Question

Pourquoi la paix n’a-t-elle pas été durable après 1918 ?

 
 

La paix de Versailles en 1919 est dictée par les vainqueurs, et doit être acceptée sans broncher par les vaincus s’ils ne veulent pas voir la guerre se poursuivre. Tel est le point de départ d’une longue et interminable lutte pour la paix.

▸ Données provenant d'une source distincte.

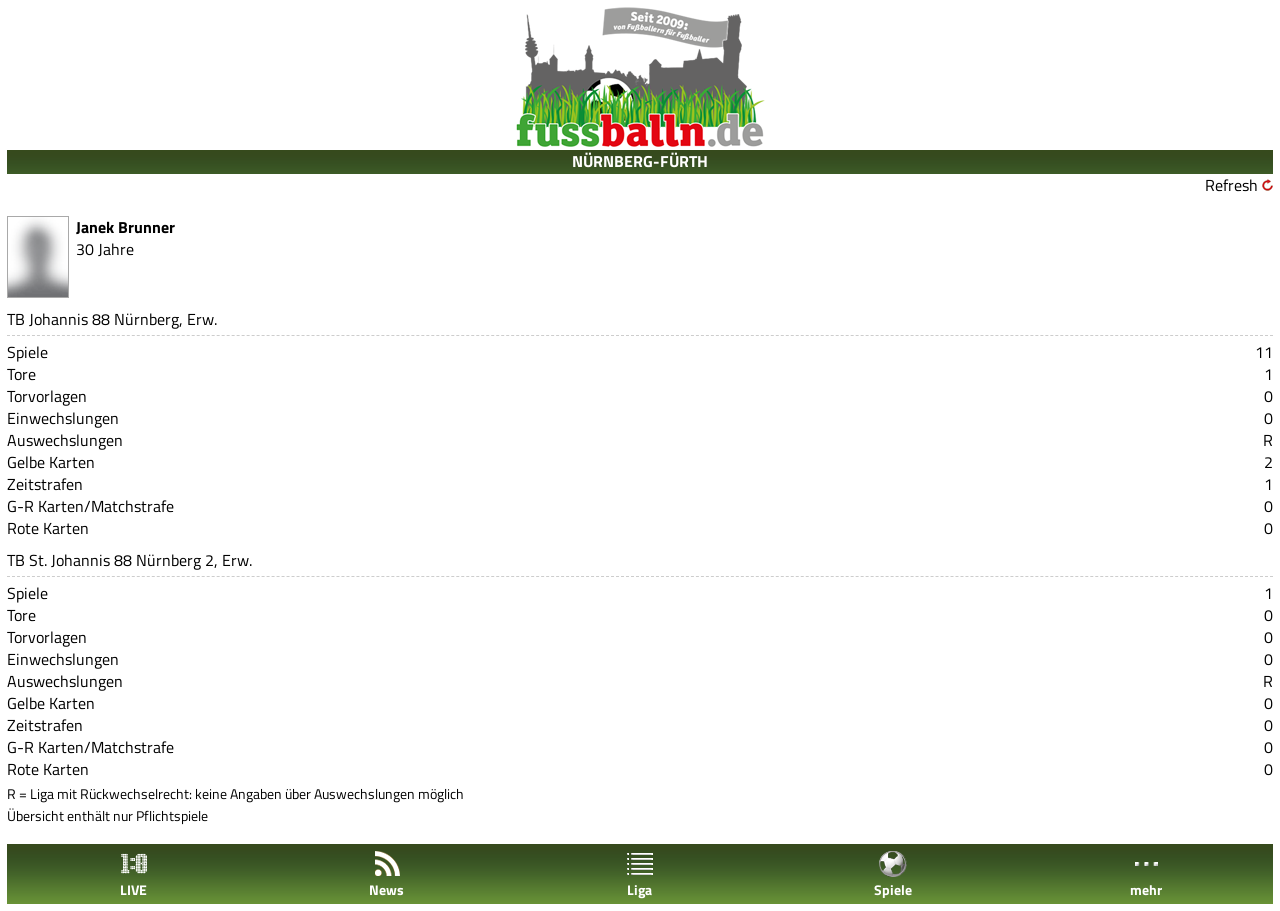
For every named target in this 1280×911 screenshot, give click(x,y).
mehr (1146, 874)
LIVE (134, 874)
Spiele (893, 874)
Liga (640, 874)
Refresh (1231, 185)
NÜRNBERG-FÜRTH (640, 161)
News (386, 874)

Pour les nations victorieuses, la Première Guerre mondiale était un crime qui doit être expié par les coupables et pour lequel ils doivent payer. C’est en tout cas ce qui ressort des propos du président français Raymond Poincaré lors de l’ouverture de la Conférence de paix de Paris, propos ensuite repris en substance par le président du conseil des ministres Georges Clemenceau à l’occasion de la remise des conditions de paix à l’Allemagne début mai 1919. La guerre a fait tellement de victimes que les puissances victorieuses se sentent obligées de trouver un coupable pour servir d’exutoire émotionnel à leurs propres populations, et pour obtenir le paiement de réparations qui s’avèrent d’une nécessité vitale.

Le président du conseil Georges Clémenceau, le premier ministre britannique David Lloyd George et le président américain Woodrow Wilson quittent le château de Versailles
Le président du conseil Georges Clémenceau et le président américain Woodrow Wilson quittent le château de Versailles après la signature du traité de paix le 28 juin 1919.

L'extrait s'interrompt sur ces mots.